Science, Technology, and Society Seminar: STS Circle at Harvard

Date: 

Monday, October 29, 2018, 12:15pm to 2:00pm

Location: 

CGIS South Building, 1730 Cambridge Street, Room S050

"Nurturing Indonesia: Medicine and Decolonization in the Dutch East Indies"

Speaker:

Hans Pols, Associate Professor, School of History and Philosophy of Science, University of Sydney.

Co-sponsored by the Graduate School of Arts and Sciences and the School of Engineering and Applied Sciences, Harvard University.

Contact:

Shana Ashar
shana_ashar@hks.harvard.edu

Chair:

Sheila Jasanoff, Faculty Associate. Pforzheimer Professor of Science and Technology Studies, Harvard Kennedy School.

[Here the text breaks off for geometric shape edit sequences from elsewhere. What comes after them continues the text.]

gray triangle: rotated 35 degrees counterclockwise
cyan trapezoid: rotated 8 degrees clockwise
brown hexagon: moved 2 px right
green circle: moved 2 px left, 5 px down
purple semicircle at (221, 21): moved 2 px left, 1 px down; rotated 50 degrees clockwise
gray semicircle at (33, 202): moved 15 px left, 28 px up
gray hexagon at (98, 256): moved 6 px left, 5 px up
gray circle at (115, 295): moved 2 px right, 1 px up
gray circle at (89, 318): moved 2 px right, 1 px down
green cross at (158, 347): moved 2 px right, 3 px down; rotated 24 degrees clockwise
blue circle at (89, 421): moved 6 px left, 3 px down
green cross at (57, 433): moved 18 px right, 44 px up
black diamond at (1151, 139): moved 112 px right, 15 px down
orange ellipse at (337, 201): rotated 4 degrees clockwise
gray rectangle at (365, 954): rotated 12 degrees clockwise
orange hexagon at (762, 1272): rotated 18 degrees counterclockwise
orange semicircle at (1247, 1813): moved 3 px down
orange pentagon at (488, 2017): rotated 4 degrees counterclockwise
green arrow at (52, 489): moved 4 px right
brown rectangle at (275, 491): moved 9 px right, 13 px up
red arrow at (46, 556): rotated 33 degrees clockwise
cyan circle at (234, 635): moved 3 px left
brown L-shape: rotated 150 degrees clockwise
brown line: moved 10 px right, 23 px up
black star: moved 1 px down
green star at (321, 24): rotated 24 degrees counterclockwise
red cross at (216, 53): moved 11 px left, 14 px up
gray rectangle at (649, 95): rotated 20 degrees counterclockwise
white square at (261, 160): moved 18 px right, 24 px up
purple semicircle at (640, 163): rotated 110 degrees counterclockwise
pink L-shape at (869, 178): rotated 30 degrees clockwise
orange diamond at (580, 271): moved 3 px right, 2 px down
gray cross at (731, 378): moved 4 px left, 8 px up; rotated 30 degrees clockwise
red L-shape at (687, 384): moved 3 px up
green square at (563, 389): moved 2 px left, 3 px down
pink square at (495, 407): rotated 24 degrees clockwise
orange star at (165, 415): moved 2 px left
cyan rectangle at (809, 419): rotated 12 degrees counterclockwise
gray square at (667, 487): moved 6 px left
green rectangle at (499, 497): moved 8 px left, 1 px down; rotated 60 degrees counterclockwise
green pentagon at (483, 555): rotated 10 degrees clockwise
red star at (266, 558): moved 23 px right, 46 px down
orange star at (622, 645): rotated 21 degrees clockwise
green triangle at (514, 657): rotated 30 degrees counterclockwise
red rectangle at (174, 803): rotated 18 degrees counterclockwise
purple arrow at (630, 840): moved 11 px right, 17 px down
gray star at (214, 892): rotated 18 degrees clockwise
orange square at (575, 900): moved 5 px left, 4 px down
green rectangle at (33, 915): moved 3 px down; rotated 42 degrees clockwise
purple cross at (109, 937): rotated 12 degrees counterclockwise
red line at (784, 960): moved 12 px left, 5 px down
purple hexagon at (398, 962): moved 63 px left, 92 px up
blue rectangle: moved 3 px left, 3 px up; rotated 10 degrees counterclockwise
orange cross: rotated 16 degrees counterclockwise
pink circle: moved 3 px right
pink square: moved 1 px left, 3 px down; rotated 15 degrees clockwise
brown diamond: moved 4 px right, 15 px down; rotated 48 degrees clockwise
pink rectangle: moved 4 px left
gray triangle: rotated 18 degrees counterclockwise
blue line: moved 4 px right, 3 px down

Lunch is provided if you RSVP via our online form by Thursday, October 25th

Abstract:

Through their studies, their medical practice, and their participation in the Association of Indonesian Physicians, Indonesian physicians in the Dutch East Indies developed and articulated a strong professional identity. The promises of modern medicine were important elements of this professional identity as it motivated them to develop critical perspectives on colonial society. These physicians participated in the various social, cultural, and political movements that made up what is now called the Indonesian nationalist movement. At various times, they criticised traditional culture, advocated public health measures and increases in funding for health, criticised income disparities between Indonesian and European physicians, and defended traditional culture and embraced it as a model for an alternate modernity for Indonesia. During the process of decolonisation, they transformed colonial medicine into a modern approach to maintain health, inspired by examples and connections all over the world.

Biography:

Hans Pols is associate professor at the School of History and Philosophy of Science at the University of Sydney. He is interested in the history of colonial medicine and the transformation medical research and practice underwent during the process of decolonisation. His research has focused on the Dutch East Indies and Indonesia, and on psychiatry and mental health. His book on the role of medicine in the process of decolonization in the Dutch East Indies has just been published by Cambridge University Press. Apart from investigating the history of mental health initiatives, he is currently involved in several projects that aim to shape the future of mental health care in Indonesia.